Навстречу ему, падая и чертыхаясь, бежал с фонарем Володя. Они остановились у бурой глыбы, лежавшей посредине поля.
— Здоровый, черт! — завистливо вздохнул Володя. Пудов на пятнадцать будет.
Протирая глаза, Тошка медленно подошел к ним, все еще сжимая в руке свой топорик. Громадный медведь, подмяв под себя изломанные стебли кукурузы, неподвижно лежал, уперевшись острой мордой в исцарапанную когтями сырую землю. С оскаленных клыков медведя стекали капельки черной крови. Тошка посмотрел на Хабаджу. По вязаной кисточке его башлыка ползла испуганная светом фонаря большая зеленая гусеница.
Глава 8. Младший коллектор А.Топольков
— Держи ровнее совок! Все мимо сыплется! — Володя вытер рукавом взмокший лоб, посмотрел на кончик зубила. — Подточить бы надо…
Тошка, согнувшись в три погибели, прижимал к склону фанерный совок конструкции Костерро-четвертого. Они брали очередную пробу: Володя рубил зубилом борозду в склоне горы, а Тошка держал совок, в который сыпалась вырубленная порода. Пользоваться совком предложил Володя; до этого шел в дело обычный кусок брезента.
— Нужно быть творческой личностью, — сказал Тошке Володя и смастерил из фанерного ящика совок, который и стал основным рабочим инструментом младшего коллектора Тополькова.
Работа была несложной, но довольно нудной.

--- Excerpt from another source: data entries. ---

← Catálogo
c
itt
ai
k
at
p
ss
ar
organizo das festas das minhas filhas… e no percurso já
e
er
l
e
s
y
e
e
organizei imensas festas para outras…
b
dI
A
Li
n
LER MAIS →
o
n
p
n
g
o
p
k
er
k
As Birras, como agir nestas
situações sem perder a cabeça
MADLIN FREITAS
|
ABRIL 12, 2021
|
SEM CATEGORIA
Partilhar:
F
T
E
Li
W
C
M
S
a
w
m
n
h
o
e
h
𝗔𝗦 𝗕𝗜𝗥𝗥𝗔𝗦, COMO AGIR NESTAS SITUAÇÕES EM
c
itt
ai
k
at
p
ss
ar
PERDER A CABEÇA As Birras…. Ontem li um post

Тошка так и сказал об этом Володе.
— Значит, не вышел бы из тебя цирковой артист, хоть ты и Антонио. — Володя размахнулся и ударил кувалдой по расплющенному оголовку зубила.

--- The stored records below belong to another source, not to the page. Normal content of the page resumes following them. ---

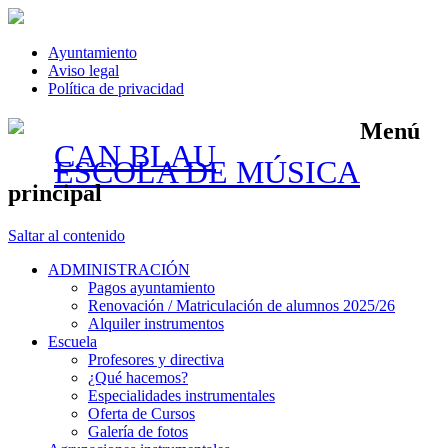
Ayuntamiento
Aviso legal
Política de privacidad
Menú
CAN BLAU
ESCOLA DE MÚSICA
principal
Saltar al contenido
ADMINISTRACIÓN
Pagos ayuntamiento
Renovación / Matriculación de alumnos 2025/26
Alquiler instrumentos
Escuela
Profesores y directiva
¿Qué hacemos?
Especialidades instrumentales
Oferta de Cursos
Galería de fotos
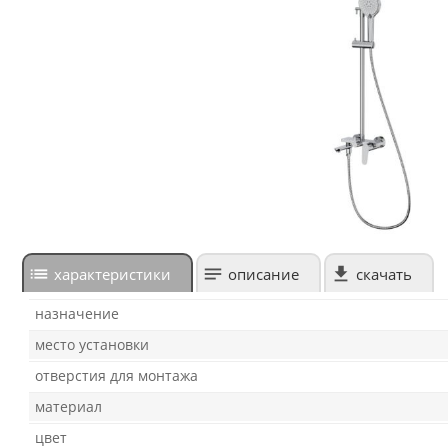
характеристики
описание
скачать
назначение
место установки
отверстия для монтажа
материал
цвет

Тошка не собирался становиться цирковым артистом, но все же обиделся.
— Это почему?
— Нудной работы боишься. Жаль, нет где-нибудь здесь у Хабаджи цирка. Хоть самого завалящего. Я бы повел тебя показать, как по двести раз кряду повторяют одно и то же движение, один и тот же жест, чтобы добиться легкости, непринужденности, точности, автоматизма… Чтоб не ляпаться на край сетки и не рубить потом из-за этого пробы в горах Апсны, Страны Души…
Тошка смотрел на Володю снизу вверх, на его разгоряченное, влажное от пота лицо, на прикушенную губу и вспоминал свой разговор с дядей Гогой.

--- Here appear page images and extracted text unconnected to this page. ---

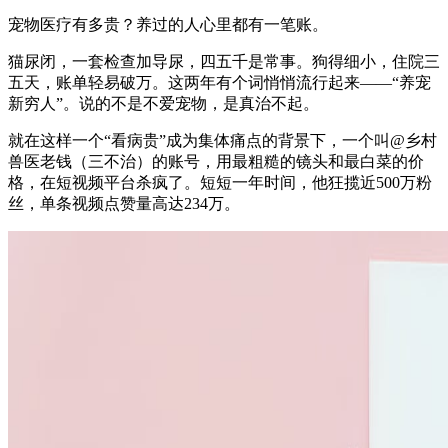
宠物医疗有多贵？养过的人心里都有一笔账。
猫尿闭，一套检查加导尿，四五千是常事。狗得细小，住院三
五天，账单轻易破万。这两年有个词悄悄流行起来——“养宠
新穷人”。说的不是不爱宠物，是真治不起。
就在这样一个“看病贵”成为集体痛点的背景下，一个叫@乡村
兽医老钱（三不治）的账号，用最粗糙的镜头和最白菜的价
格，在短视频平台杀疯了。短短一年时间，他狂揽近500万粉
丝，单条视频点赞量高达234万。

— Почему ты говоришь: он вряд ли вернется в цирк? — недоумевал Тошка. — Что он, хромой, как Тумоша? Он так крутит сальто и жмет стойки, что будь здоров!
— Этого мало, Антонио, мало… Есть у человека такой хитрый аппарат — называется вестибулярный. — Дядя Гога потрогал пальцем у Тошки за ухом. — Вот здесь он, во внутреннем ухе. Его дело определять положение человеческого тела в пространстве направлять его движение. Сложная штука. И необходимая. Особенно для воздушного гимнаста. Ты знаешь, что означает в переводе сальто-мортале?. Прыжок смерти. И если поврежден вестибулярный аппарат, то каждый такой прыжок может окончиться гибелью. Когда это не просто сальто на пляже, а сальто под цирковым куполом. Понял, в чем дело, друг Антонио.